Education Reductions in Prisons Put at Risk Public Safety, Watchdog Warns
Decreases to learning initiatives within correctional institutions are hindering prisoners' work and training opportunities, ultimately posing a risk to community safety, according to a new report from a prison oversight agency.
Cycle of Reoffending Linked to Lack of Education
Habitual offenders often cause chaos in their neighborhoods due to the inability of prisons to provide adequate training and employment opportunities that could help break the pattern of reoffending, the findings stated.
I hold significant worries about the effect of inflation-adjusted learning budget reductions on currently insufficient services and about the absence of genuine desire and ambition for progress that this represents.”
Funding Reductions Endanger Reform Initiatives
Despite commitments to enhance availability to education, spending on frontline educational services in prisons is being reduced by as much as 50%, per latest disclosures.
Although the overall education allocation has remained the same, the cost of course contracts has soared, as claimed by prison administrators.
- Only 31% of former inmates are working half a year after leaving prison
- 94 of 104 inspected prisons were rated “poor” or “not sufficiently good” for purposeful engagement
- Typical attendance in educational programs was just 67% in reviewed prisons
Insufficient Conditions Impede Reform
Overcrowding, a shortage of workshop space, machinery breakdowns, and aging facilities have worsened the problem, per the report.

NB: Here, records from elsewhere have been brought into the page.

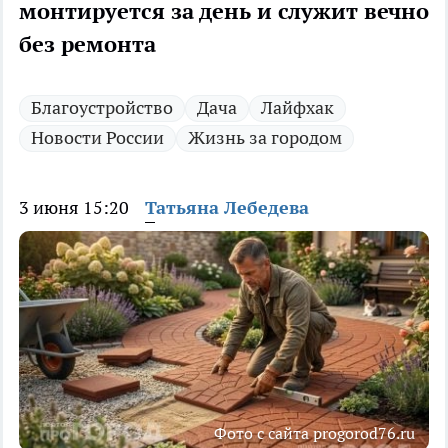
монтируется за день и служит вечно
без ремонта
Благоустройство
Дача
Лайфхак
Новости России
Жизнь за городом
3 июня 15:20
Татьяна Лебедева
Фото с сайта progorod76.ru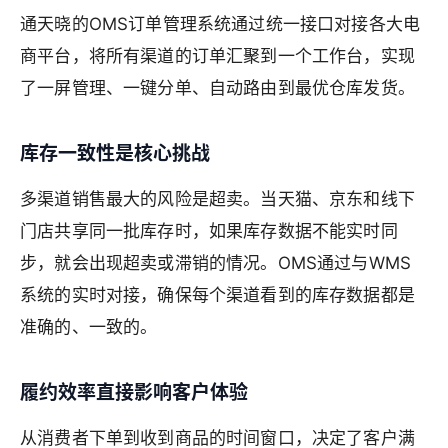
通天晓的OMS订单管理系统通过统一接口对接各大电
商平台，将所有渠道的订单汇聚到一个工作台，实现
了一屏管理、一键分单、自动路由到最优仓库发货。
库存一致性是核心挑战
多渠道销售最大的风险是超卖。当天猫、京东和线下
门店共享同一批库存时，如果库存数据不能实时同
步，就会出现超卖或滞销的情况。OMS通过与WMS
系统的实时对接，确保每个渠道看到的库存数据都是
准确的、一致的。
履约效率直接影响客户体验
从消费者下单到收到商品的时间窗口，决定了客户满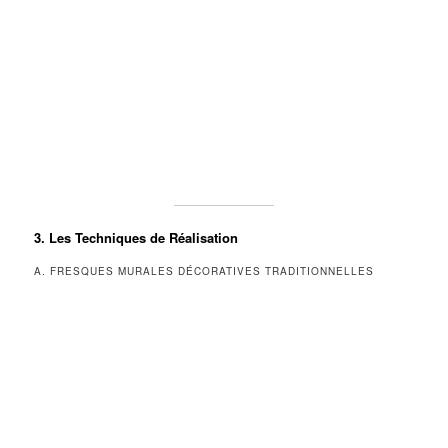
3. Les Techniques de Réalisation
A. FRESQUES MURALES DÉCORATIVES TRADITIONNELLES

Numerous inmates wait for weeks to be allocated an training space and are often assigned whatever is open, rather than training relevant to their career prospects upon leaving.
Even when work went ahead, full-time positions generally engaged inmates for just five hours per day, with many positions split into part-time slots to extend meagre provision more widely.
Official Position and Upcoming Plans
Correctional service has a responsibility to safeguard the public by making inmates less inclined to commit crimes again when they are released, but frequently it is failing to meet this responsibility.
Top administrators know that prisons, and in the end our society, are safer if inmates are meaningfully occupied, and that training, skill development and employment play a vital role in motivating prisoners to turn their lives around.
“We know that meaningful activity can help to enable secure and proper prisons and have a transformative effect on reoffending levels.”
Until leaders in the correctional service take the provision of effective training and training more seriously, it is difficult to see how extremely high reoffending rates can be lowered.
Funding reductions are also likely to hinder initiatives to introduce a new reward-driven correctional regime that would enable prisoners to gain reductions their incarceration by completing work, training and education programs.